Example Synthetic Solution:
Since the angles are extremely small, I have reproduced the diagram by rescaling the angles (blue line segments represent the original problem and red line segments represent my constructions).
Let’s select a point $E$ on $AD$ such that $AE=CE$ and connect $E$ and $C$, so $\measuredangle ECA=1°$.
Let’s extend $BC$ and select a point $F$ on $BC$ such that $CE=CF$, constructing the equilateral triangle $\bigtriangleup CEF$.

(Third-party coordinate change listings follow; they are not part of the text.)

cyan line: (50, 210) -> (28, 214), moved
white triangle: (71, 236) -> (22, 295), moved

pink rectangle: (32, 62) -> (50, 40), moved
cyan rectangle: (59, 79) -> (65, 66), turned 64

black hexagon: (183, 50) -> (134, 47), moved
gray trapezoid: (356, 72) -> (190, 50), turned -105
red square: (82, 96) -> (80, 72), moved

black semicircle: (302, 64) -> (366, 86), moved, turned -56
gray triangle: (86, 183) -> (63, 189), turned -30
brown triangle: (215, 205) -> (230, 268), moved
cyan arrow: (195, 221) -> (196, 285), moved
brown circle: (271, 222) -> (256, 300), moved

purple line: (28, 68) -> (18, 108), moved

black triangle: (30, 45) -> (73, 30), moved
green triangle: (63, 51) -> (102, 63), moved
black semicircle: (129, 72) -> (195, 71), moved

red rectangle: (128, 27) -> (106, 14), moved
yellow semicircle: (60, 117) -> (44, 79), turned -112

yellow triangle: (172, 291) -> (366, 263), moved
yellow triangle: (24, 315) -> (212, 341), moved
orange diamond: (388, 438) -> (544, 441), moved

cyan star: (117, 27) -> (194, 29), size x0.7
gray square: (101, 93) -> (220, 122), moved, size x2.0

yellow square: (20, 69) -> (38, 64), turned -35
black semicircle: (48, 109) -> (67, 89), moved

Angle chasing leads us to: $$\measuredangle DEC=2° \; \text{and} \; \measuredangle DEF=58°$$
Let’s connect points $F$ and $D$. Since $CD$ is the angle bisector of the equilateral triangle $\bigtriangleup CEF$, using congruency: $$\measuredangle DFB=2° \; \text{and} \; \measuredangle DFE=58°$$
Since $\bigtriangleup AEF$ is isosceles, $\measuredangle AFE=29°$.
Since $\measuredangle DFB=\measuredangle BAD=2°$, $AFBD$ is a cyclic quadrilateral, which allows us to conclude that:
$$\color{green}{\text {$\measuredangle AFD=\measuredangle ABD=87°$}}$$
I think the $30°$ angle is the critical angle that allowed this solution.
$\\$
The synthetic solution seems to be difficult when $a, b, c, d, e,$ and $f$ are all different integers.

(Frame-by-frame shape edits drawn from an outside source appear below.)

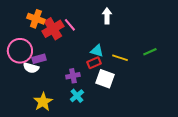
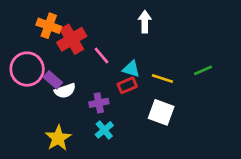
pink line: (70, 25) -> (102, 55), moved
purple rectangle: (39, 59) -> (53, 80), turned 56
white semicircle: (31, 68) -> (65, 91), moved, turned -35
white square: (105, 79) -> (161, 112), moved

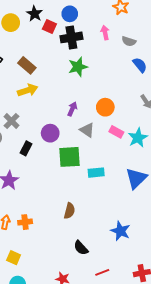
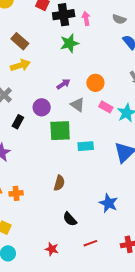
pink arrow: (105, 33) -> (86, 18), moved
purple arrow: (72, 109) -> (63, 84), turned 32

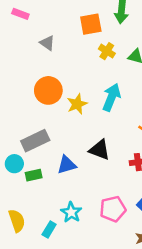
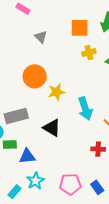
yellow cross: (107, 51) -> (89, 53), turned 32
cyan arrow: (111, 97) -> (85, 109), moved, turned 130
black triangle: (100, 150) -> (52, 128), moved
blue triangle: (67, 165) -> (27, 156), moved

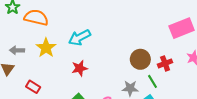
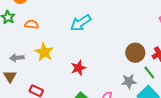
orange semicircle: (36, 18) -> (32, 24), size x0.6
cyan arrow: (79, 37) -> (81, 23), moved

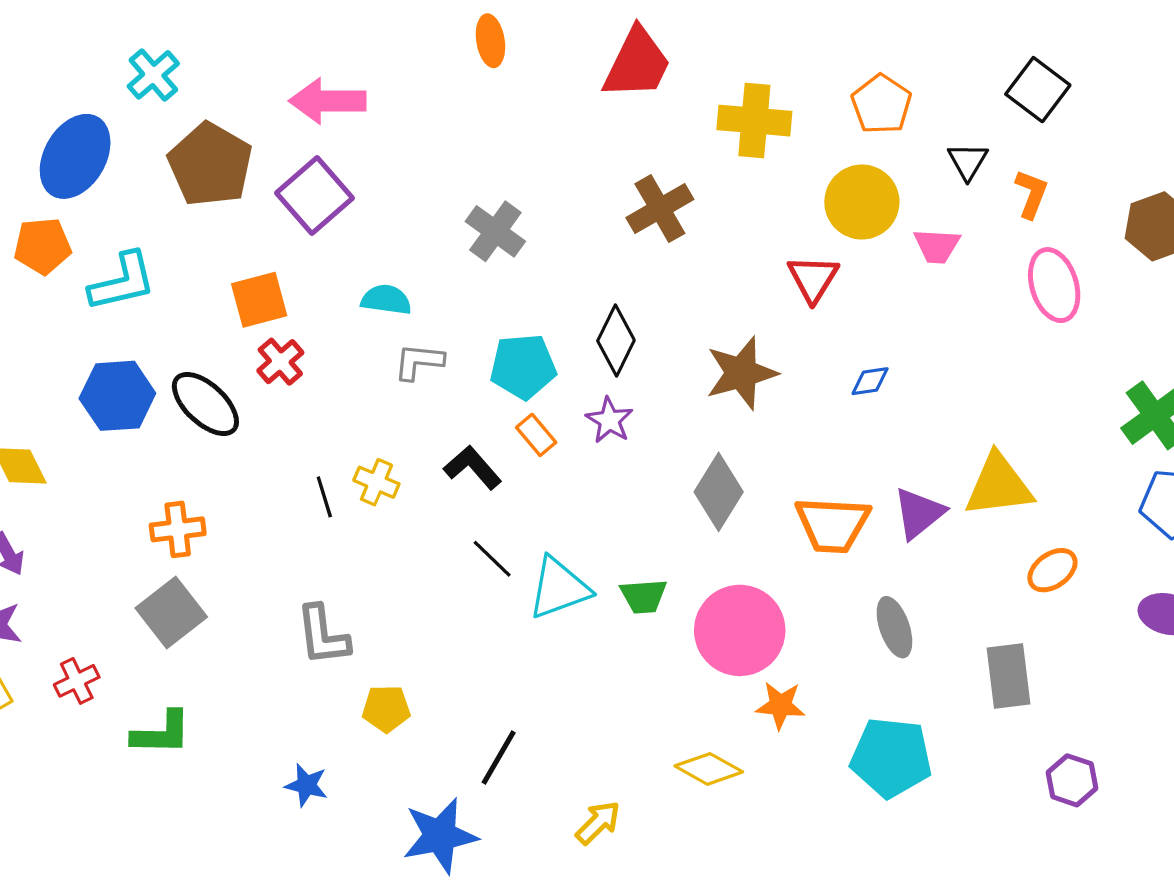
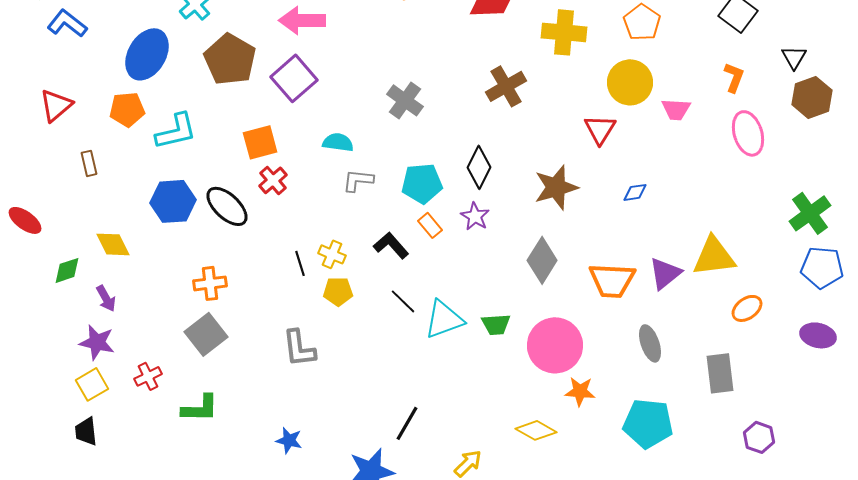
black triangle: (968, 161) -> (794, 57), moved
yellow pentagon: (386, 709) -> (338, 291), moved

I am not very sure what the appropriate tags are for this question.
Thanks in advance.
Only angles whose integer value in degrees is a multiple of 3° can be constructed, in general. But if we are given an angle with integer value in degrees, which is NOT a multiple of 3°, then we can construct all integer-valued angles.
From the above it follows that triangles containing integer angled sextuplets are NOT "solvable" only if the four angles we are given are multiples of 3°, while the other two angles are not.
EDIT.
As noted in a comment below, such a triangle cannot exist, hence all triangles containing integer angled sextuplet are indeed constructible.
It's possible that the OP had another meaning in mind for "constructible": in that case it should be advisable to explain that.